§ **What to produce**:
From the entries, copy out every line in which the word "Hastalıkları" is found.

***** Data

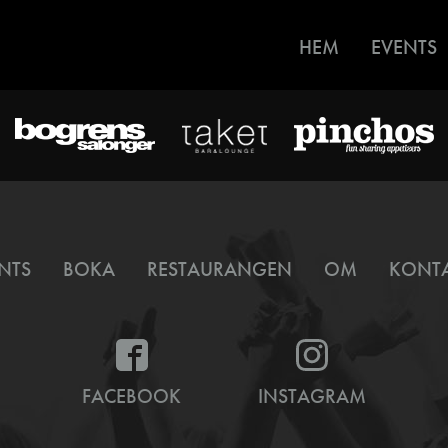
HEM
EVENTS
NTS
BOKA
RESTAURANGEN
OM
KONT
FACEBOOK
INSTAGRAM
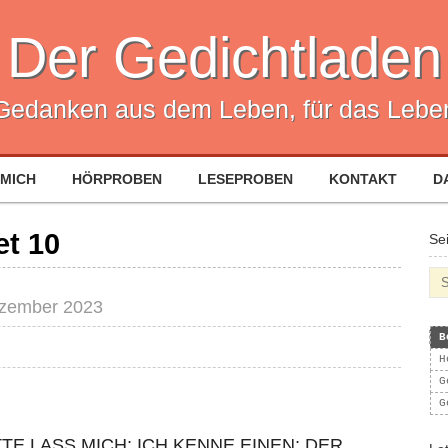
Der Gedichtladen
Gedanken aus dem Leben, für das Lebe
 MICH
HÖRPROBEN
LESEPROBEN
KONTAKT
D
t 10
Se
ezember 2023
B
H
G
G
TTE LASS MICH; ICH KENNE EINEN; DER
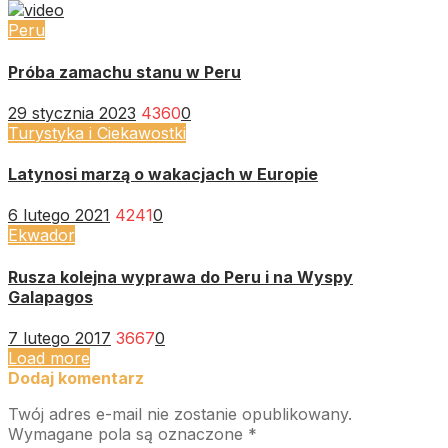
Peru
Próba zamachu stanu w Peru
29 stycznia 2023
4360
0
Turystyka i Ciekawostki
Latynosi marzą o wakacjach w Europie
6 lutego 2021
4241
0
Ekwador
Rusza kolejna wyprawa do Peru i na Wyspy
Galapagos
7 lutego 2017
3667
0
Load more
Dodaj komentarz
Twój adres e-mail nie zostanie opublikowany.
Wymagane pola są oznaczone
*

**********
***** Data

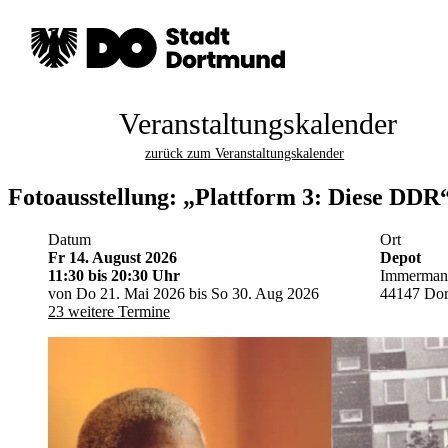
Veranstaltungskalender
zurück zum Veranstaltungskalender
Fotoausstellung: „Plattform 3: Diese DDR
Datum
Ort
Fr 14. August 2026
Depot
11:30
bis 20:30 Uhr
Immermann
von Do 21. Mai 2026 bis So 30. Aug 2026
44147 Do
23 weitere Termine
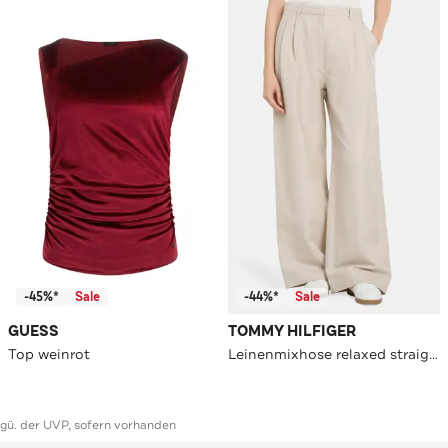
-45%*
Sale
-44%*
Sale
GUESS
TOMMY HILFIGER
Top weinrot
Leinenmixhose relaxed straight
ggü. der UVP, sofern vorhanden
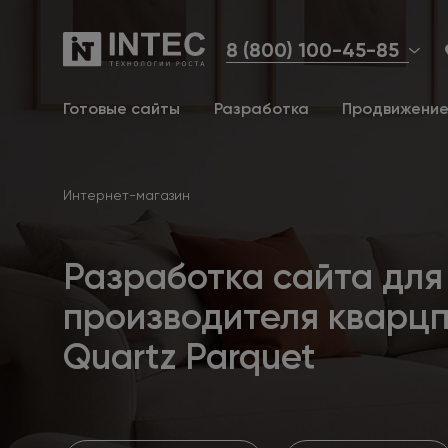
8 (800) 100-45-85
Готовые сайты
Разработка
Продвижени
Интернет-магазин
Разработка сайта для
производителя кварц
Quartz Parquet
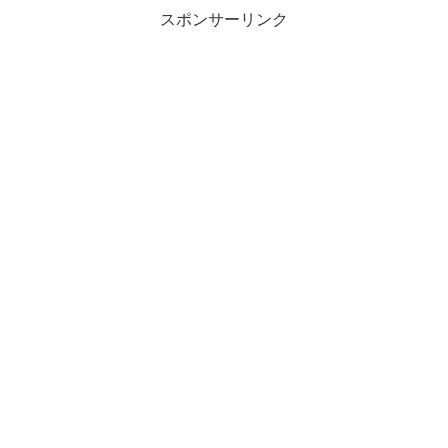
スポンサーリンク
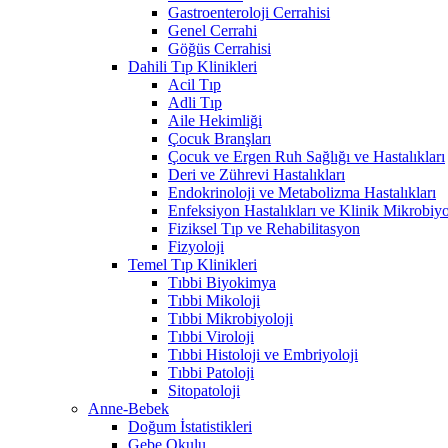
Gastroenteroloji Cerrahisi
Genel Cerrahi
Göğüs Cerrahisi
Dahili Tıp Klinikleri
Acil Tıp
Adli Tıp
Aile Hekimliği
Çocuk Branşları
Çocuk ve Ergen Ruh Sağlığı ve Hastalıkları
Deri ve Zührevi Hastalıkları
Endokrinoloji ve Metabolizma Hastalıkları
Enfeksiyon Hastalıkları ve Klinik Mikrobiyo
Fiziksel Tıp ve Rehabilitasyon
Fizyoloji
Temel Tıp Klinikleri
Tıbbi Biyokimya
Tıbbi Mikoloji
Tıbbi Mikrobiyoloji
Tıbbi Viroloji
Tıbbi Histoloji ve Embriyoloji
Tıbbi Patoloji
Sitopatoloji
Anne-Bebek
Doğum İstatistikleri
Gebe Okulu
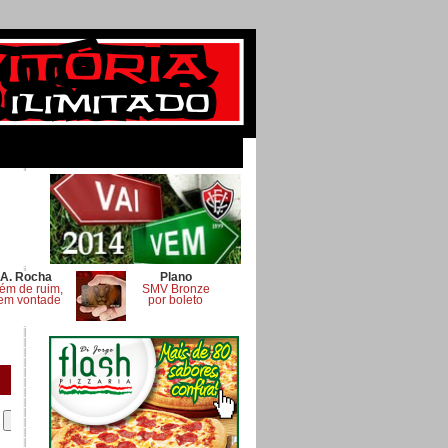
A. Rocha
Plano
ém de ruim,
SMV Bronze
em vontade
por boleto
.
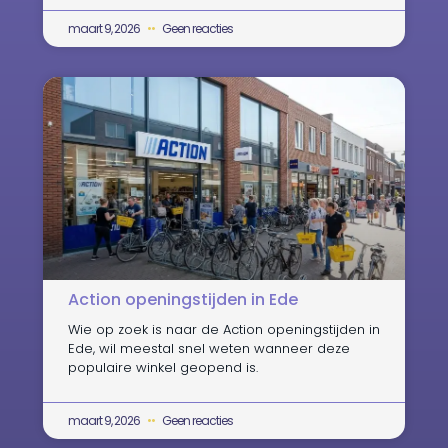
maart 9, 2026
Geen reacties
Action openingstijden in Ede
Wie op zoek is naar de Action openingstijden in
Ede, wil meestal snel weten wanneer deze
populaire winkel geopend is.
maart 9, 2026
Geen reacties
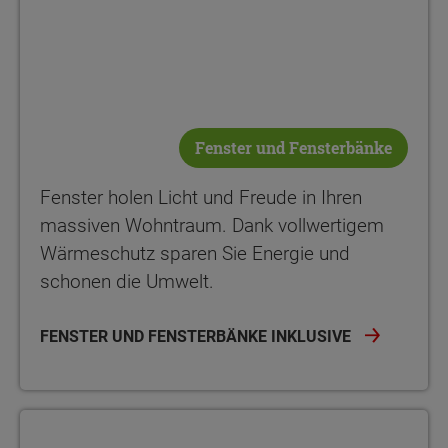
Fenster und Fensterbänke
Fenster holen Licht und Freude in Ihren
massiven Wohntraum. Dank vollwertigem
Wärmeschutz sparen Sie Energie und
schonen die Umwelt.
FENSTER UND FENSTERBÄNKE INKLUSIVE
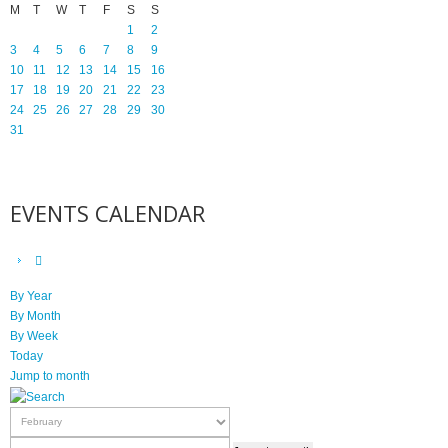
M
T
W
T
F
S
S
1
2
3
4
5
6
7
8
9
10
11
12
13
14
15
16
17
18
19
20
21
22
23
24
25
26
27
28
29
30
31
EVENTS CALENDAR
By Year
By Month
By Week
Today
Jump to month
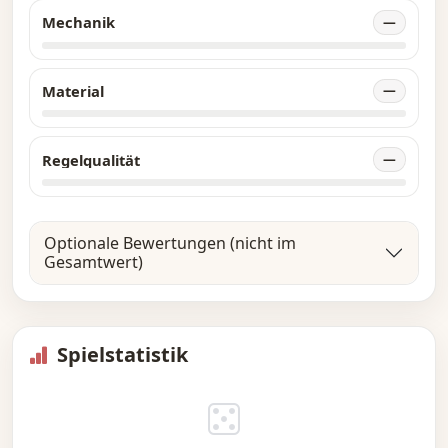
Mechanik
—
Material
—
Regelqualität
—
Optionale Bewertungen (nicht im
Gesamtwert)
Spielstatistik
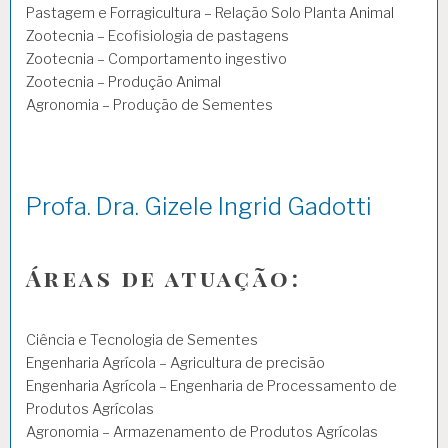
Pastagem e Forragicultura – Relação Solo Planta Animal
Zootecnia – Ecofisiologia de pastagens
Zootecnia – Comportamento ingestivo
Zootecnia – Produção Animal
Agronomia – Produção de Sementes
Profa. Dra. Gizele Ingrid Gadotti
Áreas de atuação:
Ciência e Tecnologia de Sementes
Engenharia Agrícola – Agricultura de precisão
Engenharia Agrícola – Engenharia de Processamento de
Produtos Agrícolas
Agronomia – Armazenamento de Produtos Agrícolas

**********
***** Data

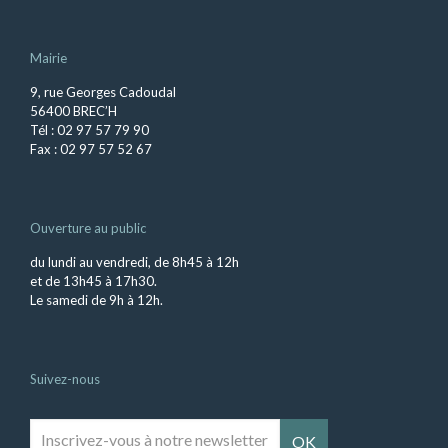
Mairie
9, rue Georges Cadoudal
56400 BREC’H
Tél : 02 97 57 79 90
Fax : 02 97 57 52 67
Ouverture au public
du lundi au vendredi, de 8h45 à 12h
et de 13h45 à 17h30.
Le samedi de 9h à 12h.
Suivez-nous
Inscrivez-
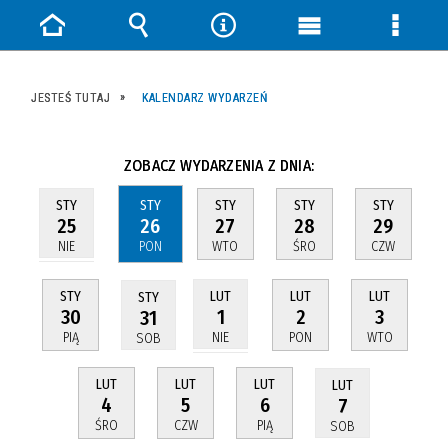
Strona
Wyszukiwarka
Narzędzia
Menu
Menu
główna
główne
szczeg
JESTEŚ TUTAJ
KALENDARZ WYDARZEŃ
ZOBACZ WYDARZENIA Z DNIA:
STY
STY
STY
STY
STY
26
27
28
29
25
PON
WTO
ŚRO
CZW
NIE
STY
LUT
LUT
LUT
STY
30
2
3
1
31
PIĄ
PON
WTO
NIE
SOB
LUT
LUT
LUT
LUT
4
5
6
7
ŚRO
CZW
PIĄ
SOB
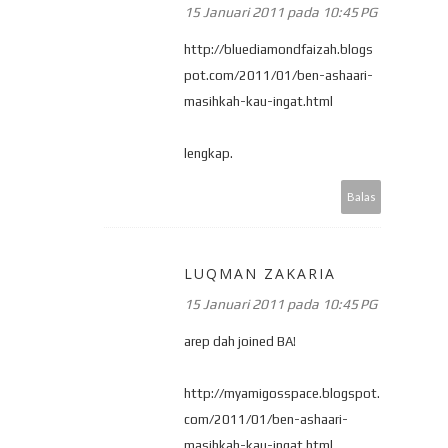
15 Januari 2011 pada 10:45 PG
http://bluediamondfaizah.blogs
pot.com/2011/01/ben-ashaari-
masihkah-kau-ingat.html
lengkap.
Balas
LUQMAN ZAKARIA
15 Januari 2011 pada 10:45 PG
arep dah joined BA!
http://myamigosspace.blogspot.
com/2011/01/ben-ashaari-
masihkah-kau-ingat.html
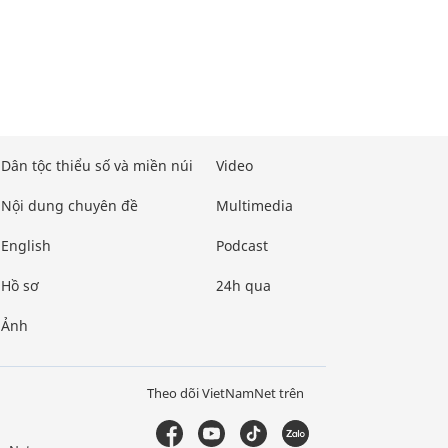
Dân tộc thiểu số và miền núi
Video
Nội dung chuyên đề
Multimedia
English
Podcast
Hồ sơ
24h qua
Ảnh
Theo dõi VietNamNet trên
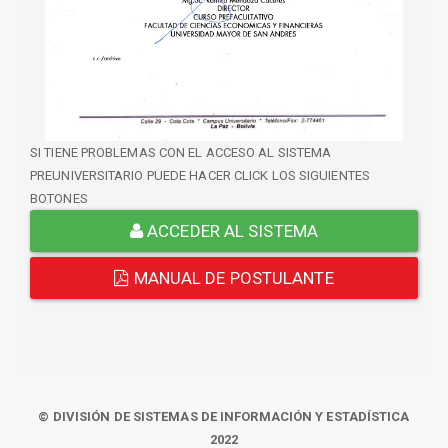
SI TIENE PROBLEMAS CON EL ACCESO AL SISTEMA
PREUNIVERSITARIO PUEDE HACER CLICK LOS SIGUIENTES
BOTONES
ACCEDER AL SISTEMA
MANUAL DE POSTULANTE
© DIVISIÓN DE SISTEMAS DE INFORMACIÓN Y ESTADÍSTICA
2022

**********

§ **Written solution**:
Çocuk ve Ergen Ruh Sağlığı ve Hastalıkları
Deri ve Zührevi Hastalıkları
Endokrinoloji ve Metabolizma Hastalıkları
Enfeksiyon Hastalıkları ve Klinik Mikrobiyo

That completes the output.